Les analyses keynésienne et classique du chômage sont-elles
compatibles ?
dimanche 19 mars 2006.
L’analyse économique du chômage en débat : la théorie du déséquilibre et le chômage
d’équilibre.
Il peut sembler curieux de rapprocher la présentation de la théorie du déséquilibre, des
analyses traitant de l’existence d’un taux de chômage d’équilibre. Le paradoxe peut être levé
facilement. Dans les deux cas la démarche des économistes s’inscrit dans la même
perspective : éliminer le problème du passage d’une analyse microéconomique à l’analyse
macroéconomique. [1] La recherche des fondements microéconomiques de la macroéconomie
keynésienne constituait le programme de recherche des économistes qui sont à l’origine des
théories dites des équilibres avec rationnements, ou équilibres non-walrasiens. Le concept de
taux de chômage d’équilibre fait partie des outils de l’analyse économique contemporaine
depuis que le modèle keynésien est interprété en intégrant des relations entre d’une part la
formation des prix, des salaires et le taux de chômage, et d’autre part, le taux de chômage et le
taux de chômage, l’emploi et la production. Cette démarche conduit au remplacement du
modèle IS-LM par le modèle AS-AD (ou modèle Offre et Demande agrégées, Agregate
Supply, Agregate Demand). Le courant de "la synthèse" correspond au modèle IS-LM, alors
que le courant de la "nouvelle synthèse" correspond au mdèle AS-AD.
La théorie du déséquilibre : chômage keynésien et chômage classique
L’analyse dite de la théorie du déséquilibre (ou des équilibres avec rationnements) est
conduite en acceptant l’idée qu’il y a des marchés pour le travail et pour les produits [2]
L’idée que les marchés sont interdépendants est présente à la fois dans l’analyse classique et
dans l’analyse keynésienne.
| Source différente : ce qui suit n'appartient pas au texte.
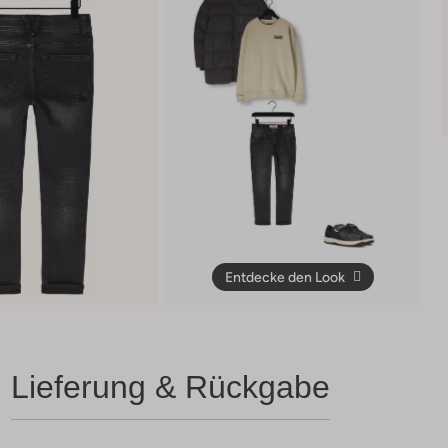
Entdecke den Look
Lieferung & Rückgabe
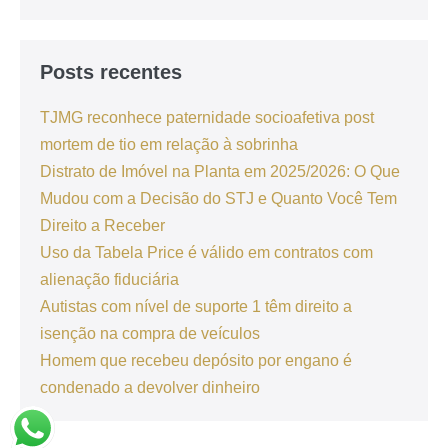
Posts recentes
TJMG reconhece paternidade socioafetiva post
mortem de tio em relação à sobrinha
Distrato de Imóvel na Planta em 2025/2026: O Que
Mudou com a Decisão do STJ e Quanto Você Tem
Direito a Receber
Uso da Tabela Price é válido em contratos com
alienação fiduciária
Autistas com nível de suporte 1 têm direito a
isenção na compra de veículos
Homem que recebeu depósito por engano é
condenado a devolver dinheiro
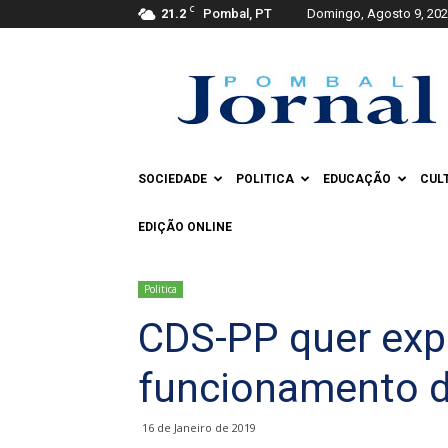
C
21.2
Pombal, PT
Domingo, Agosto 9, 20
Pombal
Jornal
SOCIEDADE
POLITICA
EDUCAÇÃO
CUL
EDIÇÃO ONLINE
Politica
CDS-PP quer exp
funcionamento 
16 de Janeiro de 2019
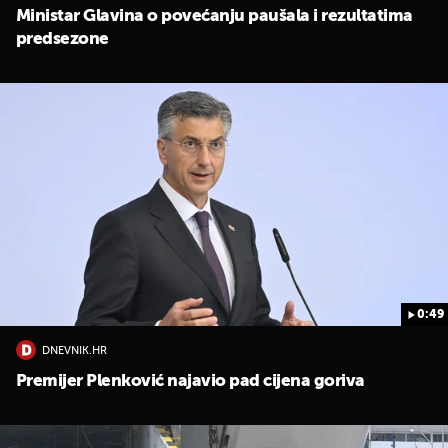
Ministar Glavina o povećanju paušala i rezultatima
predsezone
0:49
DNEVNIK.HR
Premijer Plenković najavio pad cijena goriva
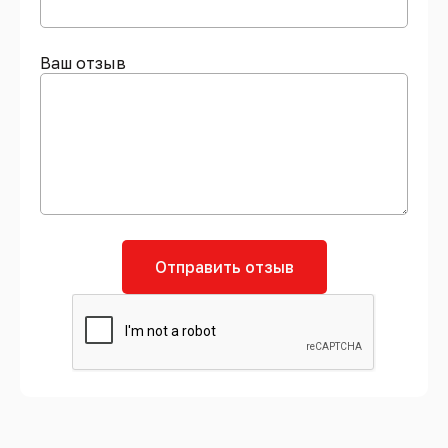
Ваш отзыв
Отправить отзыв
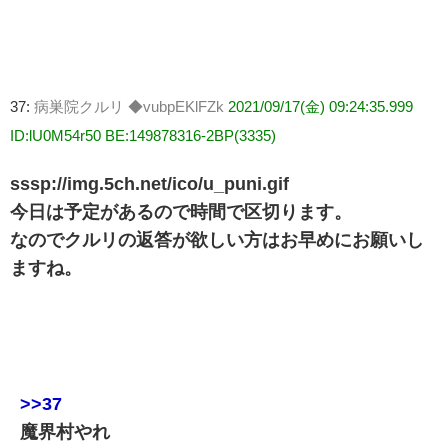
37:
病巣院クルリ ◆vubpEKlFZk
2021/09/17(金) 09:24:35.999
ID:lU0M54r50 BE:149878316-2BP(3335)
sssp://img.5ch.net/ico/u_puni.gif
今日は予定があるので時間で区切ります。
なのでクルリの返答が欲しい方はお早めにお願いし
ますね。
>>37
魔界村やれ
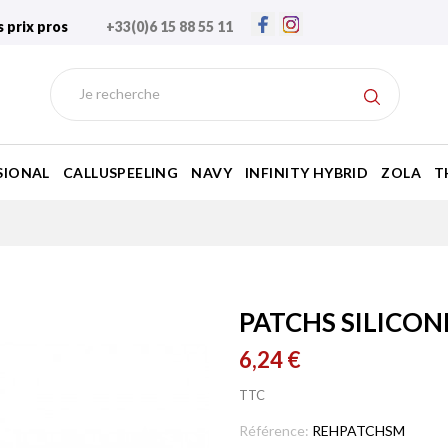
s prix pros
+33(0)6 15 88 55 11
SIONAL
CALLUSPEELING
NAVY
INFINITY HYBRID
ZOLA
T
PATCHS SILICONE
6,24 €
TTC
Référence:
REHPATCHSM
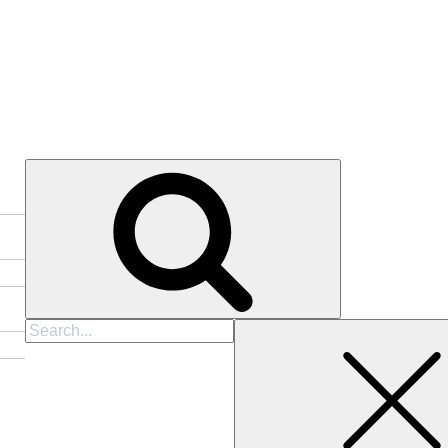
Cari
untuk:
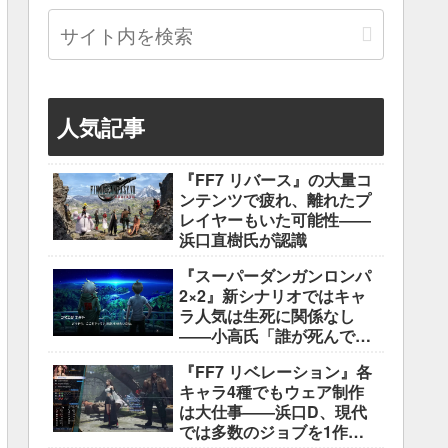
人気記事
『FF7 リバース』の大量コ
ンテンツで疲れ、離れたプ
レイヤーもいた可能性――
浜口直樹氏が認識
『スーパーダンガンロンパ
2×2』新シナリオではキャ
ラ人気は生死に関係なし
――小高氏「誰が死んでも
ヘイトメールは送らない
『FF7 リベレーション』各
で」
キャラ4種でもウェア制作
は大仕事――浜口D、現代
では多数のジョブを1作に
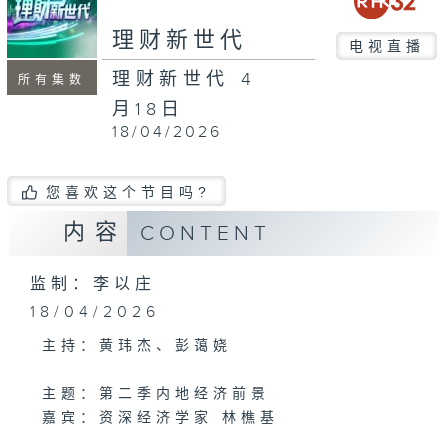
seconds
理财新世代
电视直播
理财新世代 4
所有集数
月18日
18/04/2026
您喜欢这个节目吗?
内容
CONTENT
监制：李以庄
18/04/2026
主持：黄玮杰、彭蔼娆
主题：第二季内地经济前景
嘉宾：资深经济学家 林樵基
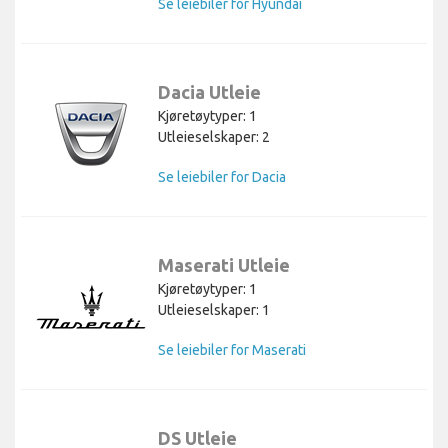
Se leiebiler for Hyundai
Dacia Utleie
Kjøretøytyper: 1
Utleieselskaper: 2
Se leiebiler for Dacia
Maserati Utleie
Kjøretøytyper: 1
Utleieselskaper: 1
Se leiebiler for Maserati
DS Utleie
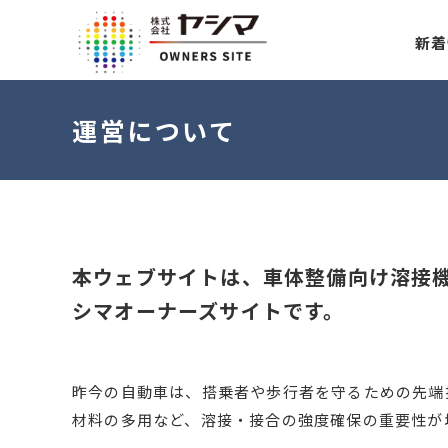
新着
運営について
本ウェブサイトは、車体整備向け溶接
シマオーナーズサイトです。
昨今の自動車は、搭乗者や歩行者を守るための先端
材料の多用など、溶接・接合の強度確保の重要性が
Dans le schéma classique, l’interdépendance se manifeste dans la
réalisation de l’équilibre général. Dans le schéma keynésien elle apparaît dans le principe de
la demande effective, puisque la demande de travail dépend de la demande anticipée de
produits et des coûts anticipés (intégrant le coût du travail).
Si le marché du travail existe, le chômage keynésien est le résultat d’un déséquilibre du
marché des biens (demande de produits insuffisante pour que l’offre augmente assez pour
entraîner une augmentation de la demande de travail susceptible d’absorber l’offre exogène de
travail), le chômage classique est le résultat d’un déséquilibre du marché du travail (coût du
travail excessif relativement à la productivité marginale du travail).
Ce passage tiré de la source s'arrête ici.